An attorney representing a convicted rapist serving a life sentence due in part to testimony from a discredited FBI expert asked the Arkansas Supreme Court on Monday to return the case to a trial court for a potential retrial.

Jeff Rosenzweig, who was appointed by the Arkansas Supreme Court in June to represent Lonnie Strawhacker, argued in a brief filed Monday that the high court should allow Strawhacker another chance to prove his innocence a quarter-century after his arrest in Northwest Arkansas.

On Monday, Rosenzweig said there are some procedural hurdles facing Strawhacker, who lost his appeal before the Arkansas Supreme Court in 2002, but that there should be a way for his client to seek relief.

"This shouldn't be left to clemency," Rosenzweig said. "The system should have a device to clean up errors like this."

The error in Strawhacker's case, as well as several hundred other cases nationwide, came from a previously used method of forensic hair analysis.

In 1989, Strawhacker, who is now 60, was accused of beating a woman in Fayetteville until her face was so swollen that she couldn't see. He also was accused of sexually assaulting her.

The attack happened on a dark night, and between that and her swollen face, the victim was unable to visually identify her attacker. Instead, she identified Strawhacker by voice as her attacker.

In addition to her testimony, Michael Malone, then a microscopic hair analyst with the FBI, testified that a pubic hair found at the crime scene matched other hair belonging to Strawhacker.

But testimony from Malone and others has been discredited, and the discipline of comparing microscopic characteristics of hair without analyzing DNA has been relegated to "junk science," Rosenzweig argued in his brief.

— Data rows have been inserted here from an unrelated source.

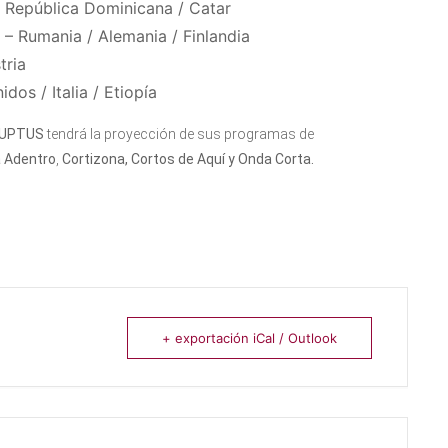
/ República Dominicana / Catar
 – Rumania / Alemania / Finlandia
tria
dos / Italia / Etiopía
RUPTUS
tendrá la proyección de sus programas de
a Adentro
,
Cortizona, Cortos de Aquí y Onda Corta.
+ exportación iCal / Outlook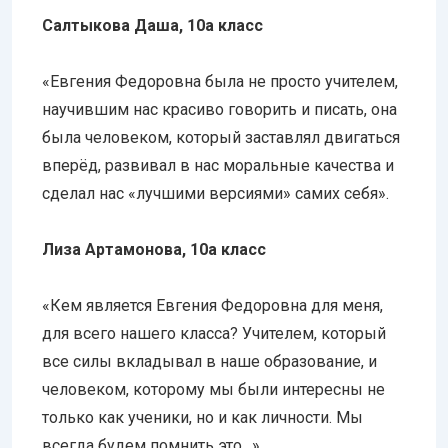
Салтыкова Даша, 10а класс
«Евгения Федоровна была не просто учителем,
научившим нас красиво говорить и писать, она
была человеком, который заставлял двигаться
вперёд, развивал в нас моральные качества и
сделал нас «лучшими версиями» самих себя».
Лиза Артамонова, 10а класс
«Кем является Евгения Федоровна для меня,
для всего нашего класса? Учителем, который
все силы вкладывал в наше образование, и
человеком, которому мы были интересны не
только как ученики, но и как личности. Мы
всегда будем помнить это…»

In 2009, a National Academy of Sciences report found fault in the analysis methods used in convictions like Strawhacker's.

After DNA analysis was used to reverse convictions in a few high-profile cases, the FBI and the Department of Justice began reviewing cases where such testimony was offered.

By late April 2015, federal officials found that 26 of their 28 experts, including Malone, gave what they called "erroneous" testimony.

In Monday's court filing, Rosenzweig argued that there were several flaws in Malone's testimony.

The prosecuting attorney emphasized that testimony in his final remarks to jurors during Strawhacker's trial.

Rosenzweig said he thinks the revelation that Malone offered discredited testimony entitles Strawhacker to seek relief, even a retrial, under a Brady claim.

Named after a U.S. Supreme Court case in which prosecutors withheld information that could have helped a murder suspect, Brady claims often involve instances in which police or prosecutors suppress information that could have exculpated a defendant.

State attorneys have argued that Brady, however, does not apply to Strawhacker's case. No information was withheld from Strawhacker during his trial, and there is no way the court could have known years in advance of any problems with the FBI expert testimony used, the state attorneys argued. They also say other evidence links Strawhacker to the crime.

Rosenzweig said he disagrees with state attorneys but also said there are other procedural options available to the court that serve justice and Strawhacker's rights to due process.

"It is incumbent on the judicial system to provide a remedy when testimony -- particularly from a person in authority -- is exposed as fallacious or false," Rosenzweig wrote. "If current procedures do not provide a remedy, the procedures should be expanded."

If the high court returns the case to the lower court, Strawhacker would be able to appear before a trial judge to determine if the testimony from Malone was exculpatory. If the judge thought so, Rosenzweig said, Strawhacker could get a retrial.

Strawhacker is housed at a state prison in Grady.